"Ada 247 daerah yang harus Pilkada. Masa kerjanya berakhir di tahun 2015 kalau itu tidak dilaksanakan berarti perpanjangan tidak mungkin," ungkap komisioner KPU Hadar Nafis Gumay saat ditemui detikcom usai rapat di Hotel Grand Sahid, Jl Jend Sudirman, Jakarta, Kamis (28/8/2014).
"Kalau KPU tidak pas berpandangan diundur, kami sebagai penyelenggara pemilu siap 2015," lanjutnya.
SCROLL TO CONTINUE WITH CONTENT
"Kalau misal ada undang-undang yang keluar kami harus menyesuaikan lagi. Jadi bagus sekali kalau undang-undang segera selesai supaya kami tidak dua kali (kerjanya)," kata Hadar.
Soal dana yang masih belum jelas alokasinya dari APBD atau APBN juga diharapkan segera menemui titik terang melalui disahkannya undang-undang tersebut. KPU pun mendesak agar peraturan resmi yang menjadi dasar hukum bisa segera diterbitkan DPR segera.
"Bukan sekedar pendanaan saja, tapi jadwal tahapannya juga jadi sulit (kalau UU baru disahkan tahun 2015). Jadi diharapkan segera mungkin bisa keluar," ujar pria berkacamata ini.
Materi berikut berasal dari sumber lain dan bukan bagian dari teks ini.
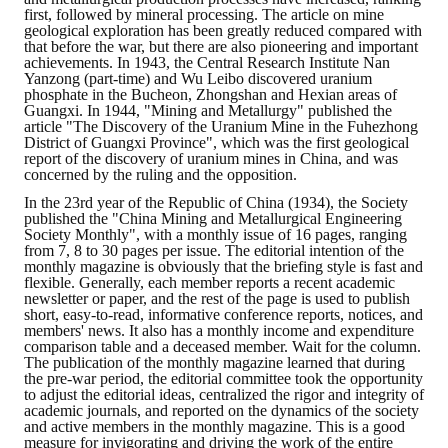
first, followed by mineral processing. The article on mine
geological exploration has been greatly reduced compared with
that before the war, but there are also pioneering and important
achievements. In 1943, the Central Research Institute Nan
Yanzong (part-time) and Wu Leibo discovered uranium
phosphate in the Bucheon, Zhongshan and Hexian areas of
Guangxi. In 1944, "Mining and Metallurgy" published the
article "The Discovery of the Uranium Mine in the Fuhezhong
District of Guangxi Province", which was the first geological
report of the discovery of uranium mines in China, and was
concerned by the ruling and the opposition.
In the 23rd year of the Republic of China (1934), the Society
published the "China Mining and Metallurgical Engineering
Society Monthly", with a monthly issue of 16 pages, ranging
from 7, 8 to 30 pages per issue. The editorial intention of the
monthly magazine is obviously that the briefing style is fast and
flexible. Generally, each member reports a recent academic
newsletter or paper, and the rest of the page is used to publish
short, easy-to-read, informative conference reports, notices, and
members' news. It also has a monthly income and expenditure
comparison table and a deceased member. Wait for the column.
The publication of the monthly magazine learned that during
the pre-war period, the editorial committee took the opportunity
to adjust the editorial ideas, centralized the rigor and integrity of
academic journals, and reported on the dynamics of the society
and active members in the monthly magazine. This is a good
measure for invigorating and driving the work of the entire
"Buat kami bagus kalau undang-undang ini cepat selesai karena kami butuh persiapan. Repot kalau kita sudah jalan undang-undang baru ada," tutupnya.
Sebelumnya, Ketua Perludem Didik Supriyanto menyarankan Pilkada diundur sampai tahun 2016. Sebab apabila dipaksakan 2015, masyarakat sudah terlalu jenuh dan membuat pemilih jadi tidak kritis.
"Menurut kami diundur pelaksanaannya pada 2016 melalui undang-undang atau perpu. Kalau polanya Pilkada itu setahun setelah Pilpres terjadi kebosanan politik. Pemilu berurutan seperti ini membuat pemilih tidak kritis karena tidak sempat mengevaluasi pemenang pemilu sebelumnya. Jadi bisa saja orang memilih di Pilkada berdasarkan sentimen," ujar Didik dalam diskusi media bertajuk 'Masa Depan (RUU) Pilkada (Serentak)' di Restoran Kopi Deli, Jl Sunda, Menteng, Jakpus, Kamis (28/8).
Tak berbeda jauh dengan Didik, pengamat politik dari LIPI, Prof Syamsudin Haris mengamini hal tersebut. Menurutnya lebih baik pelaksanaan Pilkada serentak tidak mendahului Pemilu 2019 berlangsung.